Segment Start: EXCERPTED DATA

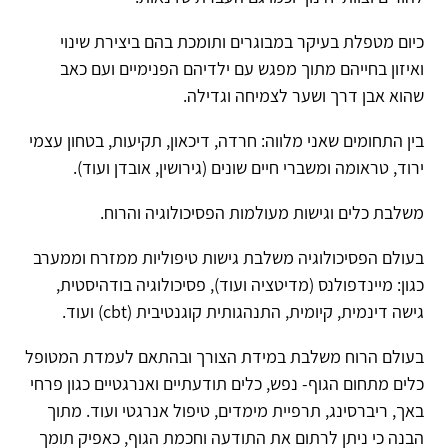
כיום מטפלת בעיקר במבוגרים ותומכת בהם ביצירת שינוי
ואיזון בחייהם מתוך מפגש עם ילדיהם הפנימיים ועם כאב
שהוא אבן דרך ושער לצמיחה וגדילה.
בין התחומים שאני מלווה: חרדה, דיכאון, תקיעות, בטחון עצמי
ירוד, טראומה ומשברי חיים שונים (גירושין, אובדן ועוד).
משלבת כלים וגישות מעולמות הפסיכולוגיה והרוח.
בעולם הפסיכולוגיה משלבת גישות טיפוליות ממזרח וממערב
כגון: מיינדפולנס (מדיטציה ועוד), פסיכולוגיה בודהיסטית,
גישה דינמית, קיומית, התנהגותית קוגנטיבית (cbt) ועוד.
בעולם הרוח משלבת במידת הצורך ובהתאם לעמדת המטופל
כלים מתחום הגוף- נפש, כלים תודעתיים ואנרגטיים כגון פרחי
באך, ריברסינג, תרפיית מימדים, טיפול אנרגטי ועוד. מתוך
הבנה כי ניתן לרתום את התודעה וחכמת הגוף, כאפיק תומך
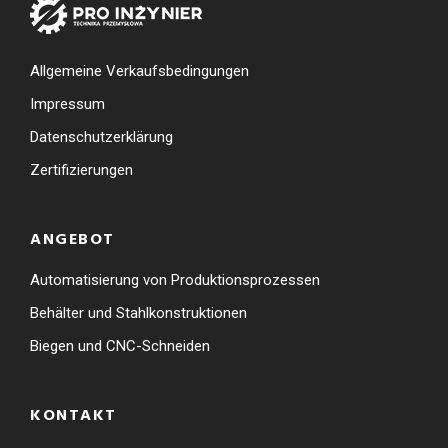
Allgemeine Verkaufsbedingungen
Impressum
Datenschutzerklärung
Zertifizierungen
ANGEBOT
Automatisierung von Produktionsprozessen
Behälter und Stahlkonstruktionen
Biegen und CNC-Schneiden
KONTAKT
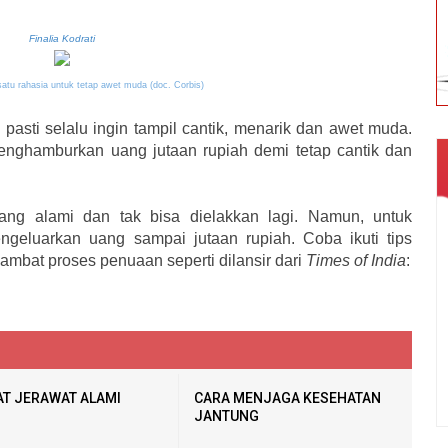
Finalia Kodrati
satu rahasia untuk tetap awet muda (doc. Corbis)
 pasti selalu ingin tampil cantik, menarik dan awet muda.
menghamburkan uang jutaan rupiah demi tetap cantik dan
g alami dan tak bisa dielakkan lagi. Namun, untuk
geluarkan uang sampai jutaan rupiah. Coba ikuti tips
ambat proses penuaan seperti dilansir dari
Times of India
:
T JERAWAT ALAMI
CARA MENJAGA KESEHATAN
JANTUNG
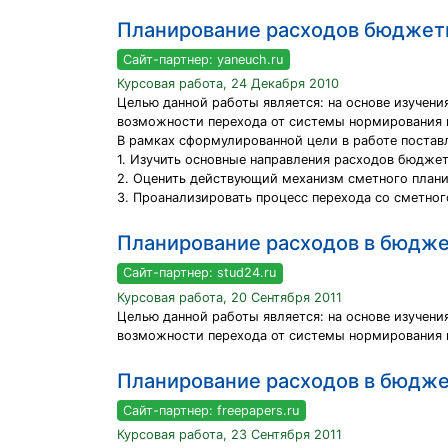
Планирование расходов бюджет
Сайт-партнер: yaneuch.ru
Курсовая работа, 24 Декабря 2010
Целью данной работы является: на основе изучен
возможности перехода от системы нормирования 
В рамках сформулированной цели в работе постав
1. Изучить основные направления расходов бюдже
2. Оценить действующий механизм сметного плани
3. Проанализировать процесс перехода со сметно
Планирование расходов в бюдже
Сайт-партнер: stud24.ru
Курсовая работа, 20 Сентября 2011
Целью данной работы является: на основе изучен
возможности перехода от системы нормирования 
Планирование расходов в бюдже
Сайт-партнер: freepapers.ru
Курсовая работа, 23 Сентября 2011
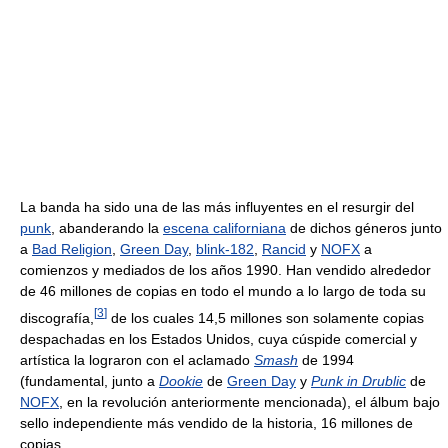
La banda ha sido una de las más influyentes en el resurgir del
punk
, abanderando la
escena californiana
de dichos géneros junto
a
Bad Religion
,
Green Day
,
blink-182
,
Rancid
y
NOFX
a
comienzos y mediados de los años 1990. Han vendido alrededor
de 46 millones de copias en todo el mundo a lo largo de toda su
[
3
]
discografía,
de los cuales 14,5 millones son solamente copias
despachadas en los Estados Unidos, cuya cúspide comercial y
artística la lograron con el aclamado
Smash
de 1994
(fundamental, junto a
Dookie
de
Green Day
y
Punk in Drublic
de
NOFX
, en la revolución anteriormente mencionada), el álbum bajo
sello independiente más vendido de la historia, 16 millones de
copias.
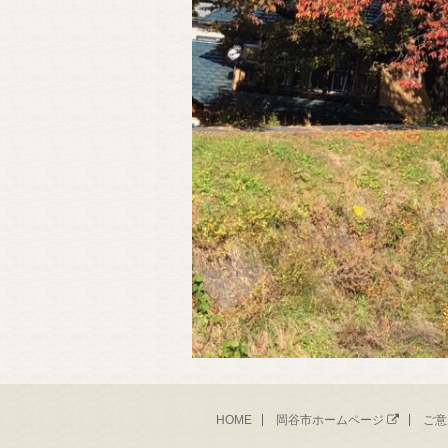
HOME
岡谷市ホームページ
ご意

Segment End: EXCERPTED DATA

All of the records must come back exactly as they stand, minus every picture.

כיום מטפלת בעיקר במבוגרים ותומכת בהם ביצירת שינוי
ואיזון בחייהם מתוך מפגש עם ילדיהם הפנימיים ועם כאב
שהוא אבן דרך ושער לצמיחה וגדילה.
בין התחומים שאני מלווה: חרדה, דיכאון, תקיעות, בטחון עצמי
ירוד, טראומה ומשברי חיים שונים (גירושין, אובדן ועוד).
משלבת כלים וגישות מעולמות הפסיכולוגיה והרוח.
בעולם הפסיכולוגיה משלבת גישות טיפוליות ממזרח וממערב
כגון: מיינדפולנס (מדיטציה ועוד), פסיכולוגיה בודהיסטית,
גישה דינמית, קיומית, התנהגותית קוגנטיבית (cbt) ועוד.
בעולם הרוח משלבת במידת הצורך ובהתאם לעמדת המטופל
כלים מתחום הגוף- נפש, כלים תודעתיים ואנרגטיים כגון פרחי
באך, ריברסינג, תרפיית מימדים, טיפול אנרגטי ועוד. מתוך
הבנה כי ניתן לרתום את התודעה וחכמת הגוף, כאפיק תומך
Allgemeine Verkaufsbedingungen
Impressum
Datenschutzerklärung
Zertifizierungen
ANGEBOT
Automatisierung von Produktionsprozessen
Behälter und Stahlkonstruktionen
Biegen und CNC-Schneiden
KONTAKT
Finalia Kodrati
satu rahasia untuk tetap awet muda (doc. Corbis)
 pasti selalu ingin tampil cantik, menarik dan awet muda.
menghamburkan uang jutaan rupiah demi tetap cantik dan
g alami dan tak bisa dielakkan lagi. Namun, untuk
geluarkan uang sampai jutaan rupiah. Coba ikuti tips
ambat proses penuaan seperti dilansir dari
Times of India
:
T JERAWAT ALAMI
CARA MENJAGA KESEHATAN
JANTUNG
Планирование расходов бюджет
Сайт-партнер: yaneuch.ru
Курсовая работа, 24 Декабря 2010
Целью данной работы является: на основе изучен
возможности перехода от системы нормирования 
В рамках сформулированной цели в работе постав
1. Изучить основные направления расходов бюдже
2. Оценить действующий механизм сметного плани
3. Проанализировать процесс перехода со сметно
Планирование расходов в бюдже
Сайт-партнер: stud24.ru
Курсовая работа, 20 Сентября 2011
Целью данной работы является: на основе изучен
возможности перехода от системы нормирования 
Планирование расходов в бюдже
Сайт-партнер: freepapers.ru
Курсовая работа, 23 Сентября 2011
La banda ha sido una de las más influyentes en el resurgir del
punk
, abanderando la
escena californiana
de dichos géneros junto
a
Bad Religion
,
Green Day
,
blink-182
,
Rancid
y
NOFX
a
comienzos y mediados de los años 1990. Han vendido alrededor
de 46 millones de copias en todo el mundo a lo largo de toda su
[
3
]
discografía,
de los cuales 14,5 millones son solamente copias
despachadas en los Estados Unidos, cuya cúspide comercial y
artística la lograron con el aclamado
Smash
de 1994
(fundamental, junto a
Dookie
de
Green Day
y
Punk in Drublic
de
NOFX
, en la revolución anteriormente mencionada), el álbum bajo
sello independiente más vendido de la historia, 16 millones de
copias.
HOME
岡谷市ホームページ
ご意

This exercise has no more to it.